Abrí la puerta de la cancela, y el señor Finch me interceptó antes de que pudiera dar la vuelta hasta la entrada de nuestra ala. Alzaba ante mí, con un solemne gesto de triunfo, un manuscrito de muchas páginas.
—Esta es mi carta —dijo—. Una carta de cristiana reconvención para Nugent Dubourg.
—Nugent Dubourg se ha ausentado de Dimchurch.
Con esta respuesta, comuniqué al rector cómo había concluido mi visita a Browndown en tan pocas palabras como me fue posible.
El señor Finch se quedó mirando su carta. ¿Todas aquellas páginas de consumada elocuencia escritas en balde? ¡No! A la luz de las cosas, eso era imposible.
—Ha hecho usted muy bien, madame Pratolungo —comentó con enorme condescendencia—. Muy bien, desde luego, teniendo en cuenta todo el asunto. Sin embargo, no creo que fuese muy sabio por mi parte destruir esto. —Con gran cuidado guardó su manuscrito y me contempló con una misteriosa sonrisa en los labios—. Me atrevo a pensar —dijo el señor Finch con burlona humildad— que mi carta vendrá muy a cuento. No permita que yo la desanime en lo que se refiere a Nugent Dubourg. Permítame decir tan solo que… ¿es digno de confianza?
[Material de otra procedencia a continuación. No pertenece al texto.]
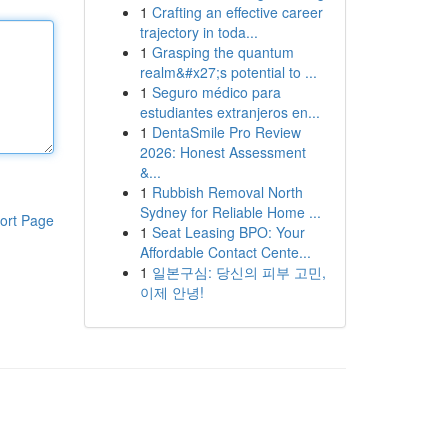
1
Crafting an effective career
trajectory in toda...
1
Grasping the quantum
realm&#x27;s potential to ...
1
Seguro médico para
estudiantes extranjeros en...
1
DentaSmile Pro Review
2026: Honest Assessment
&...
1
Rubbish Removal North
Sydney for Reliable Home ...
ort Page
1
Seat Leasing BPO: Your
Affordable Contact Cente...
1
일본구심: 당신의 피부 고민,
이제 안녕!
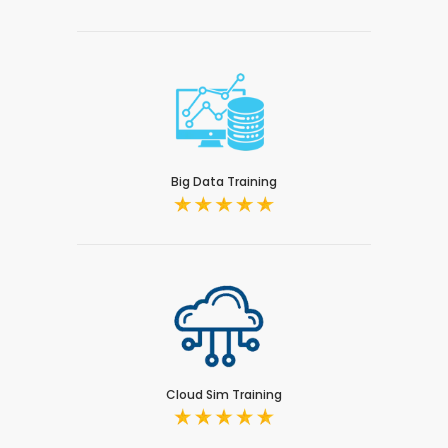
Big Data Training
Cloud Sim Training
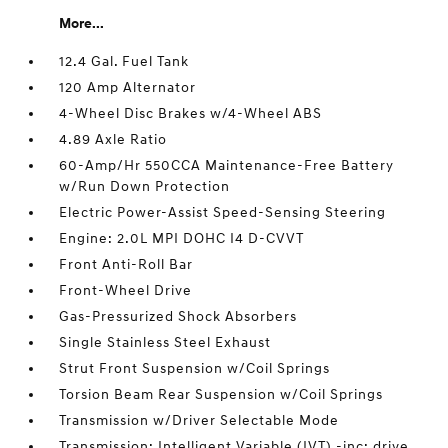
More...
12.4 Gal. Fuel Tank
120 Amp Alternator
4-Wheel Disc Brakes w/4-Wheel ABS
4.89 Axle Ratio
60-Amp/Hr 550CCA Maintenance-Free Battery
w/Run Down Protection
Electric Power-Assist Speed-Sensing Steering
Engine: 2.0L MPI DOHC I4 D-CVVT
Front Anti-Roll Bar
Front-Wheel Drive
Gas-Pressurized Shock Absorbers
Single Stainless Steel Exhaust
Strut Front Suspension w/Coil Springs
Torsion Beam Rear Suspension w/Coil Springs
Transmission w/Driver Selectable Mode
Transmission: Intelligent Variable (IVT) -inc: drive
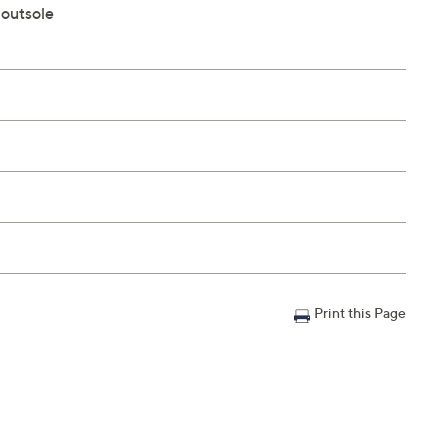
 outsole
Print this Page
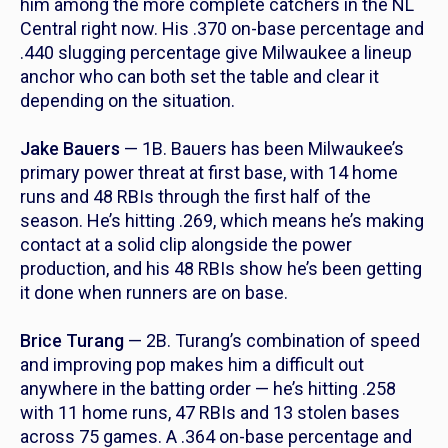
him among the more complete catchers in the NL
Central right now. His .370 on-base percentage and
.440 slugging percentage give Milwaukee a lineup
anchor who can both set the table and clear it
depending on the situation.
Jake Bauers
— 1B. Bauers has been Milwaukee’s
primary power threat at first base, with 14 home
runs and 48 RBIs through the first half of the
season. He’s hitting .269, which means he’s making
contact at a solid clip alongside the power
production, and his 48 RBIs show he’s been getting
it done when runners are on base.
Brice Turang
— 2B. Turang’s combination of speed
and improving pop makes him a difficult out
anywhere in the batting order — he’s hitting .258
with 11 home runs, 47 RBIs and 13 stolen bases
across 75 games. A .364 on-base percentage and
Aquello lo dijo un idiota: jamás lo habría llegado a decir nadie si él no hubiera escrito su maravillosa carta. Sin embargo, su pronunciamiento fue un eco, y dolorosamente fiel, por cierto, de las premoniciones que en secreto pesaban en esos momentos sobre mi ánimo; más aún, eran mi eco de las premoniciones que Nugent tenía en su espíritu, de las dudas que tenía de sí mismo tal como él mismo me confesó. Di las buenas noches al rector y subí la escalera.
Lucilla estaba acostada y dormida cuando abrí la puerta de su habitación sin hacer ruido.
Tras contemplar un rato su adorable y apacible rostro, me vi obligada a marcharme. Ya era hora de que la dejara a solas, pues solo verle la cara me deprimía aún más. Cuando la miré por última vez antes de cerrar la puerta, la ominosa pregunta del señor Finch volvió a resonar en mis oídos.
Muy a mi pesar, me dije: «¿Es de veras digno de confianza?».